[Dataset records]
* * * * * * * * *
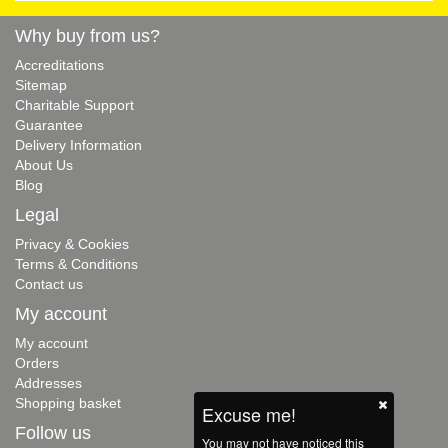
Why buy from us?
Accreditations
Sitemap
Charitable Support
Guarantee
Delivery Information
About Us
Blog
Legal
Privacy & Cookies
Terms & Conditions
Contact us
My account
My account
Orders
Addresses
Shopping basket
Excuse me!
Follow us
You may not have noticed this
* * * * * * * * *
**REQUIRED WORK**
Leaving the images out, print the records above exactly.

**WORKED SOLUTION**
Why buy from us?
Accreditations
Sitemap
Charitable Support
Guarantee
Delivery Information
About Us
Blog
Legal
Privacy & Cookies
Terms & Conditions
Contact us
My account
My account
Orders
Addresses
Shopping basket
Excuse me!
Follow us
You may not have noticed this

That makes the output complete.